先頭のウルフが悲鳴を上げる間もなく倒れた。
残る四匹が一斉に飛び掛かる。
だが遅い。
俺は身体をひねりながら二匹目を斬り払う。
その勢いのまま三匹目へ。
《朧》が風を裂く。
「ガァッ!」
背後から飛び掛かってきた一匹。
俺は振り向きもせず逆手に持ち替えた刃で受け流した。
勢いを失ったウルフは地面を転がる。
最後の一匹が逃げ出そうとした。
「逃がさない」
地面を蹴る。
一瞬で追いつき横薙ぎに一閃。
五匹のウルフをすべて討伐した。
静けさが戻る。
「ふぅ……」
刀を軽く振って納刀する。
畑を見る。
柵は少し傷付いていたが大きな被害はない。
「これなら大丈夫かな」
俺は小さく頷き集落への道を歩き出した。
◇
東の畑の見回りを終え、俺は集落へ戻ってきた。
「ただいま」
畑を荒らしていたウルフの群れは無事に討伐した。
被害もほとんどなく、これなら農作業にも支障は出ないだろう。
「セリアさん!」
集落の入り口へ近づいたところで、大きな声が聞こえてきた。
「聞いてるんですか!?」
「聞いてるよ~」
「絶対聞いてませんよね!?」
どうやら今日も平和らしい。
苦笑しながら、俺は声のする方へ向かう。
そこにいたのは、予想どおりの二人だった。
木箱に腰掛けてぼんやりと空を見上げるセリア。
その隣で頭を抱えるシズク。
「あ、ガウ」
セリアがひらひらと手を振る。
一方のシズクは、助けを求めるような視線を向けてきた。
「聞いてください、ガウ」
「どうした?」
「セリアが見張り中なのに、ずっと空ばかり見てるんです!」
「だって今日は雲の形が面白いんだもん」
「それは見張りとは言いません!」
「ちゃんと見てるよ?」
「どこをですか!」
「空」
「空じゃなくて周囲を見てください!」
セリアは不思議そうに首を傾げた。
「でも、空も周囲の一部じゃない?」
「違います!」
即答だった。
「ガウはどう思いますか?」
急に話を振られる。
「私に聞く?」
「うん」
「まあ……見張りではないかな」
「ほら!」
シズクが勝ち誇ったような表情を浮かべる。
セリアは分かりやすく肩を落とした。
「味方がいなくなった……」
絶対に演技だ。
「そもそもですね」
シズクは真面目な表情で続ける。
「見張りは集落の安全を守る大切な仕事なんです」
「分かってるよ~」
「本当に分かってますか?」
「分かってるってば~~」
「なら、どうしてさっき『あの雲、お肉に見える』なんて言ってたんですか!」
「お腹空いてたからかな~」
「理由になってません!」
思わず吹き出しそうになる。
「ちなみにシズクは何に見えたの?」
「え?」
「雲」
「私は別に見てません」
「『あっちは盾みたいですね』って言ってたのに~?」
「言ってません!」
「『こっちは剣ですね』って~」
「言ってませんってば!」
耳まで真っ赤になるシズク。
どうやら図星らしい。
「……二人とも仲良いね」
「良くありません!」
「仲良しだよ~」
「違います!」
見事なくらい息が合っていた。
「ガウもそう思う~?」
「まあ、傍から見ればそう見えるかな」
「ほら~」
「ほら~、じゃありません!」
シズクがじたばたと抗議する。
セリアはそんな様子を見て、楽しそうに笑っていた。
正反対の二人。
だからこそ、不思議と息が合うのかもしれない。
「そういえば、ガウ」
「ん?」
「ウルフはどうだった~?」
「もう大丈夫。

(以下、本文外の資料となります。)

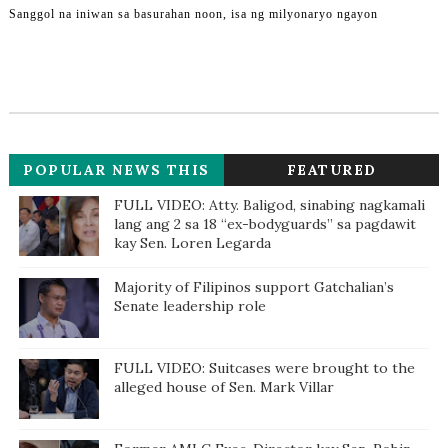
Sanggol na iniwan sa basurahan noon, isa ng milyonaryo ngayon
POPULAR NEWS THIS
FEATURED
WEEK
FULL VIDEO: Atty. Baligod, sinabing nagkamali
lang ang 2 sa 18 “ex-bodyguards” sa pagdawit
kay Sen. Loren Legarda
Majority of Filipinos support Gatchalian’s
Senate leadership role
FULL VIDEO: Suitcases were brought to the
alleged house of Sen. Mark Villar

しばらくは近づいてこないと思う」
「怪我は~?」
「ないよ」
「ならよかった~」
セリアが安心したように頷く。
隣のシズクも、ほっと胸をなで下ろした。
「無茶はしないでくださいね」
「分かってる」
「ガウ、たまに無茶しますから」
「否定できないかも」
「ですよね」
シズクが小さくため息をつく。
「ガウは昔からそういうところあるよね~」
「昔って、そんな長い付き合いじゃないでしょ」
「もう二年だよ~?」
そう言われて、俺は少しだけ空を見上げた。
「私は報告してくるよ」
「あ、じゃあ私も行く~」
セリアが立ち上がる。
「セリアは見張りです!」
「え~」
「え~、じゃありません!」
また始まった。
思わず笑みがこぼれる。
今日も《王虎の牙》は平和だった。
笑い声が絶えない、この小さな集落は。
少なくとも――
シズクの苦労がなくなる日は、まだまだ来そうになかった。
ここまで読んでいただきありがとうございました!
今回はセリアとシズクを中心に、王虎の牙の日常を描いてみました。
次回も引き続き日常回となりますが、少しずつ新しい仲間や出来事も増えていきます。
楽しみにしていただけると嬉しいです。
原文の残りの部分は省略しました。